LUS is interesting diagnostic tool for assessing the severity of COVID-19 related pneumonia since this examination could potentially decrease or eliminate the need for hospitalization. In addition, decreasing global LUS score was associated with a better treatment response and clinical outcome.

Our study has several limitations: (a) patient selection, considering only patients admitted to the Covid-19 clinic to be treated with mAbs or retroviral treatment, this could cause biased selection; (b) retrospective study; (c) The prognostic value of changes in LUS score over time could not be assessed for all patients.

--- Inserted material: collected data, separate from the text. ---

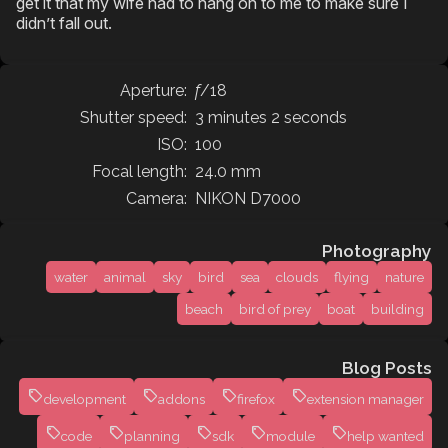
get it that my wife had to hang on to me to make sure I
didn’t fall out.
Aperture:
f
/18
Shutter speed:
3 minutes 2 seconds
ISO:
100
Focal length:
24.0 mm
Camera:
NIKON D7000
Photography
water
animal
sky
bird
sea
clouds
flying
nature
beach
bird of prey
boat
building
Blog Posts
development
addons
firefox
extension manager
code
planning
sdk
module
help wanted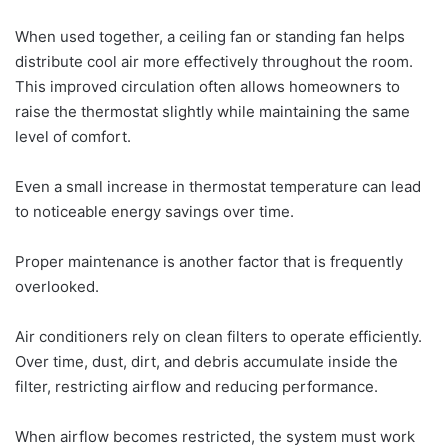
When used together, a ceiling fan or standing fan helps
distribute cool air more effectively throughout the room.
This improved circulation often allows homeowners to
raise the thermostat slightly while maintaining the same
level of comfort.
Even a small increase in thermostat temperature can lead
to noticeable energy savings over time.
Proper maintenance is another factor that is frequently
overlooked.
Air conditioners rely on clean filters to operate efficiently.
Over time, dust, dirt, and debris accumulate inside the
filter, restricting airflow and reducing performance.
When airflow becomes restricted, the system must work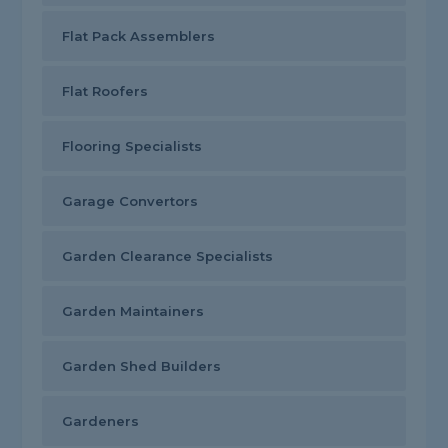
Flat Pack Assemblers
Flat Roofers
Flooring Specialists
Garage Convertors
Garden Clearance Specialists
Garden Maintainers
Garden Shed Builders
Gardeners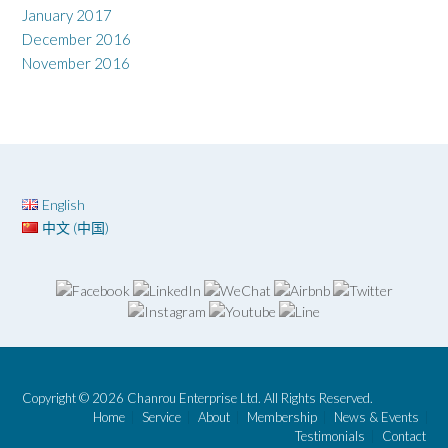
January 2017
December 2016
November 2016
English
中文 (中国)
Copyright © 2026 Chanrou Enterprise Ltd. All Rights Reserved.
Home
Service
About
Membership
News & Events
Testimonials
Contact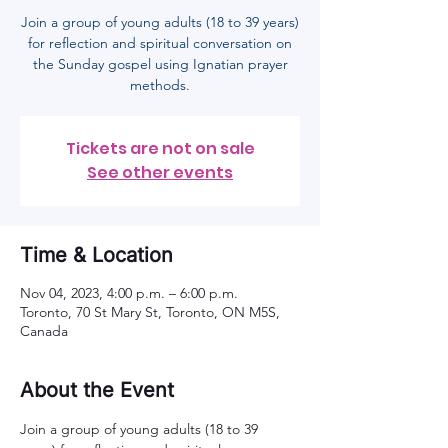
Join a group of young adults (18 to 39 years)
for reflection and spiritual conversation on
the Sunday gospel using Ignatian prayer
methods.
Tickets are not on sale
See other events
Time & Location
Nov 04, 2023, 4:00 p.m. – 6:00 p.m.
Toronto, 70 St Mary St, Toronto, ON M5S,
Canada
About the Event
Join a group of young adults (18 to 39 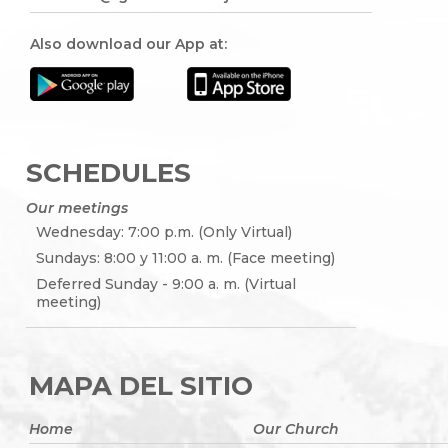
Also download our App at:
SCHEDULES
Our meetings
Wednesday: 7:00 p.m. (Only Virtual)
Sundays: 8:00 y 11:00 a. m. (Face meeting)
Deferred Sunday - 9:00 a. m. (Virtual
meeting)
MAPA DEL SITIO
Home
Our Church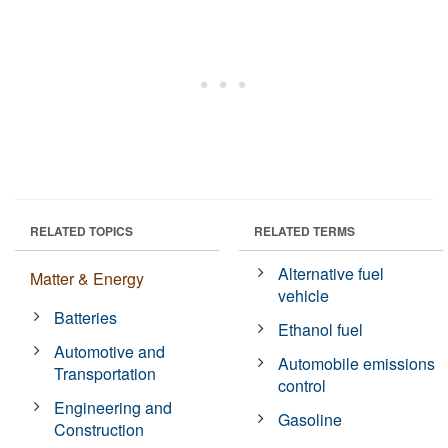
RELATED TOPICS
RELATED TERMS
Alternative fuel
Matter & Energy
vehicle
Batteries
Ethanol fuel
Automotive and
Automobile emissions
Transportation
control
Engineering and
Gasoline
Construction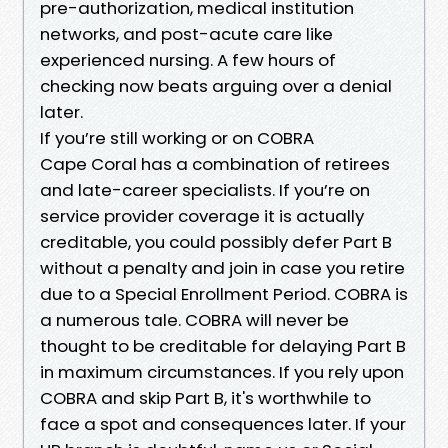
pre-authorization, medical institution
networks, and post-acute care like
experienced nursing. A few hours of
checking now beats arguing over a denial
later.
If you’re still working or on COBRA
Cape Coral has a combination of retirees
and late-career specialists. If you’re on
service provider coverage it is actually
creditable, you could possibly defer Part B
without a penalty and join in case you retire
due to a Special Enrollment Period. COBRA is
a numerous tale. COBRA will never be
thought to be creditable for delaying Part B
in maximum circumstances. If you rely upon
COBRA and skip Part B, it's worthwhile to
face a spot and consequences later. If your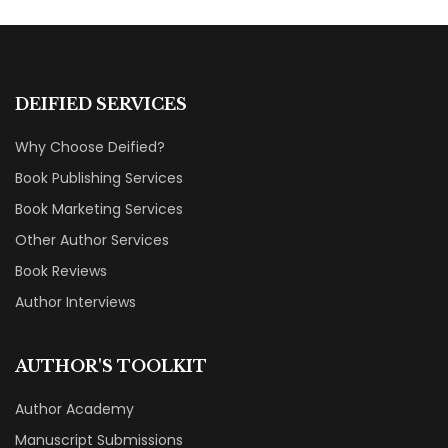
DEIFIED SERVICES
Why Choose Deified?
Book Publishing Services
Book Marketing Services
Other Author Services
Book Reviews
Author Interviews
AUTHOR'S TOOLKIT
Author Academy
Manuscript Submissions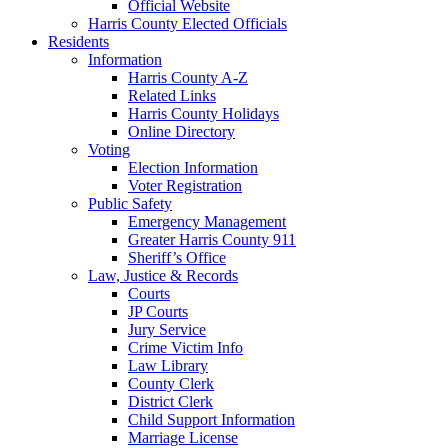
Official Website
Harris County Elected Officials
Residents
Information
Harris County A-Z
Related Links
Harris County Holidays
Online Directory
Voting
Election Information
Voter Registration
Public Safety
Emergency Management
Greater Harris County 911
Sheriff’s Office
Law, Justice & Records
Courts
JP Courts
Jury Service
Crime Victim Info
Law Library
County Clerk
District Clerk
Child Support Information
Marriage License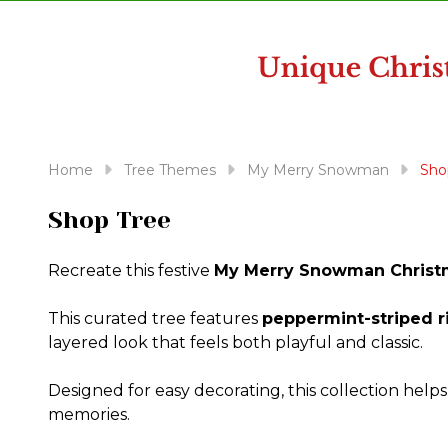
disabilities
who
are
using
a
screen
reader;
Home
Tree Themes
My Merry Snowman
Sho
Press
Control-
Shop Tree
F10
to
Recreate this festive
My Merry Snowman Christ
open
an
This curated tree features
peppermint-striped r
accessibility
layered look that feels both playful and classic.
menu.
Designed for easy decorating, this collection help
memories.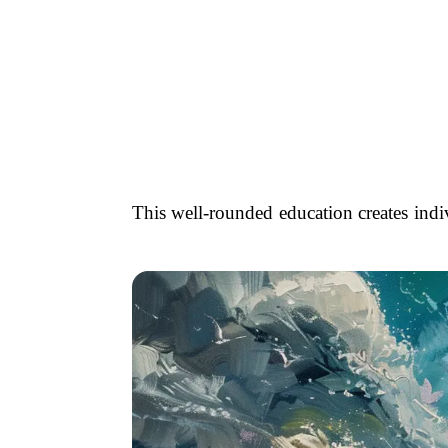
This well-rounded education creates indi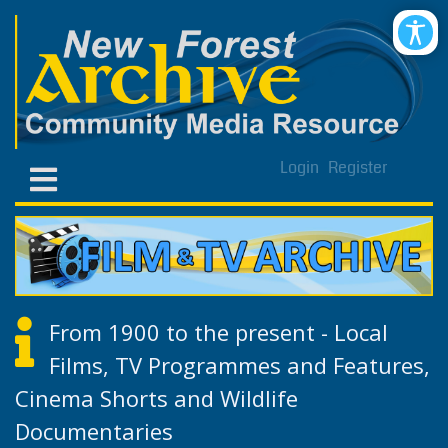
Login
Register
From 1900 to the present - Local
Films, TV Programmes and Features,
Cinema Shorts and Wildlife
Documentaries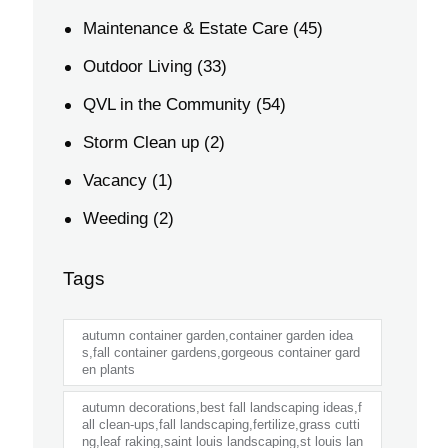
Maintenance & Estate Care
(45)
Outdoor Living
(33)
QVL in the Community
(54)
Storm Clean up
(2)
Vacancy
(1)
Weeding
(2)
Tags
autumn container garden,container garden idea
s,fall container gardens,gorgeous container gard
en plants
autumn decorations,best fall landscaping ideas,f
all clean-ups,fall landscaping,fertilize,grass cutti
ng,leaf raking,saint louis landscaping,st louis lan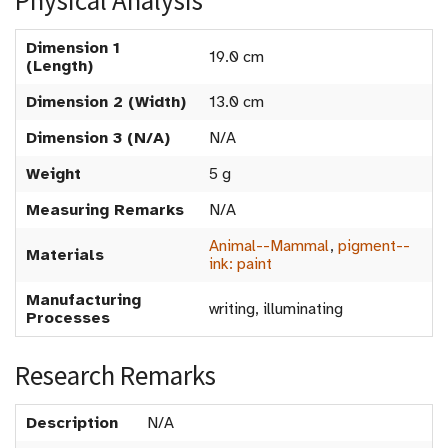
Physical Analysis
Dimension 1
19.0 cm
(Length)
Dimension 2 (Width)
13.0 cm
Dimension 3 (N/A)
N/A
Weight
5 g
Measuring Remarks
N/A
Animal--Mammal
,
pigment--
Materials
ink: paint
Manufacturing
writing, illuminating
Processes
Research Remarks
Description
N/A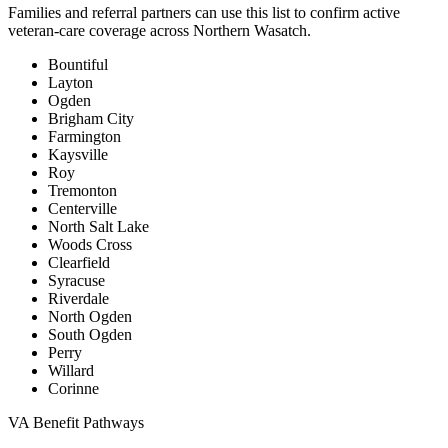
Families and referral partners can use this list to confirm active
veteran-care coverage across Northern Wasatch.
Bountiful
Layton
Ogden
Brigham City
Farmington
Kaysville
Roy
Tremonton
Centerville
North Salt Lake
Woods Cross
Clearfield
Syracuse
Riverdale
North Ogden
South Ogden
Perry
Willard
Corinne
VA Benefit Pathways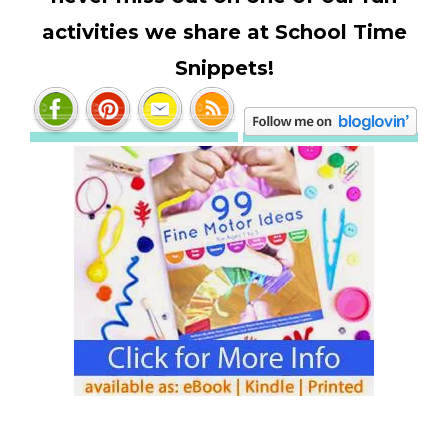
activities we share at School Time
Snippets!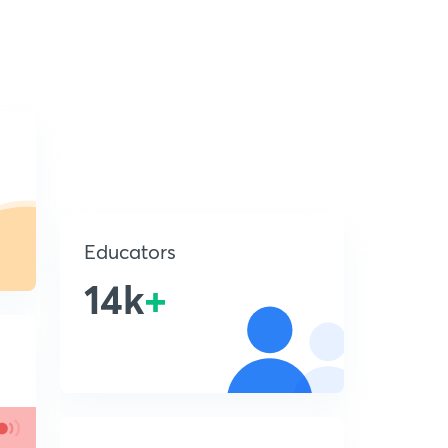
Educators
14k
+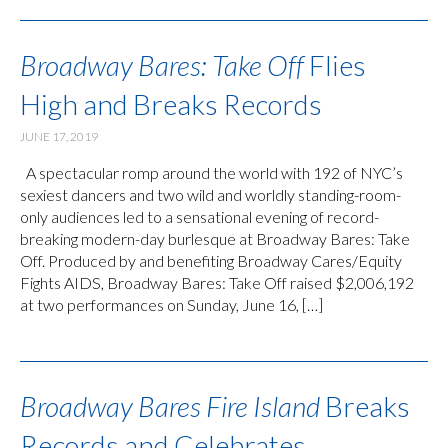
Broadway Bares: Take Off
Flies
High and Breaks Records
JUNE 17, 2019
A spectacular romp around the world with 192 of NYC’s
sexiest dancers and two wild and worldly standing-room-
only audiences led to a sensational evening of record-
breaking modern-day burlesque at Broadway Bares: Take
Off. Produced by and benefiting Broadway Cares/Equity
Fights AIDS, Broadway Bares: Take Off raised $2,006,192
at two performances on Sunday, June 16, […]
Broadway Bares Fire Island
Breaks
Records and Celebrates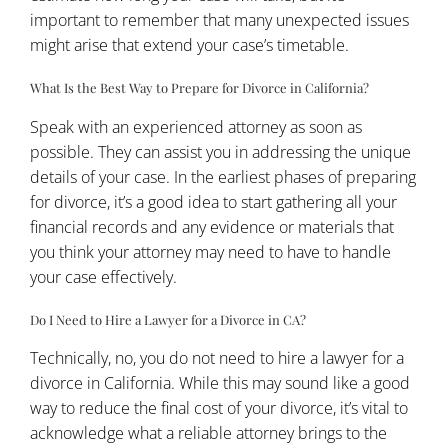
important to remember that many unexpected issues
might arise that extend your case’s timetable.
What Is the Best Way to Prepare for Divorce in California?
Speak with an experienced attorney as soon as
possible. They can assist you in addressing the unique
details of your case. In the earliest phases of preparing
for divorce, it’s a good idea to start gathering all your
financial records and any evidence or materials that
you think your attorney may need to have to handle
your case effectively.
Do I Need to Hire a Lawyer for a Divorce in CA?
Technically, no, you do not need to hire a lawyer for a
divorce in California. While this may sound like a good
way to reduce the final cost of your divorce, it’s vital to
acknowledge what a reliable attorney brings to the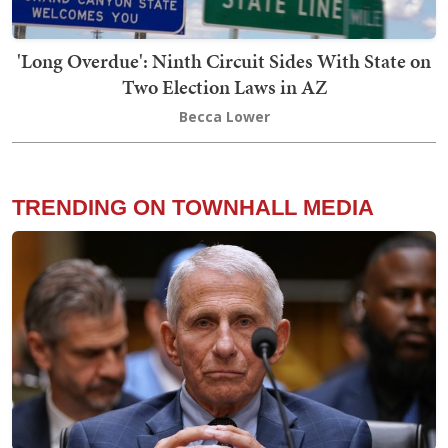
'Long Overdue': Ninth Circuit Sides With State on
Two Election Laws in AZ
Becca Lower
TRENDING ON TOWNHALL MEDIA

Post-treatment changes in LUS scores should be further evaluated as a monitoring tool for lung parenchymal re-aeration; (d) heart failure or extensive emphysema are not considered in our study, however, they are not comorbidities that may affect the ultrasound image and the presence, location, and distribution of abnormalities, such as B-lines, thickening, or ruptures of the pleural line, consolidations and air bronchograms that were evaluated on the images.

Conclusion

LUS is attractive diagnostic tool in Covid-19 setting, it could allowing to identify the typical pattern of diffuse interstitial lung syndrome, and could guide the proper patient management. We found a difference in median LUS score values between hospitalized and non-hospitalized patients for both the Omicron and Delta groups. A possible cut-off value of LUS score for the hospitalized patients could be 14.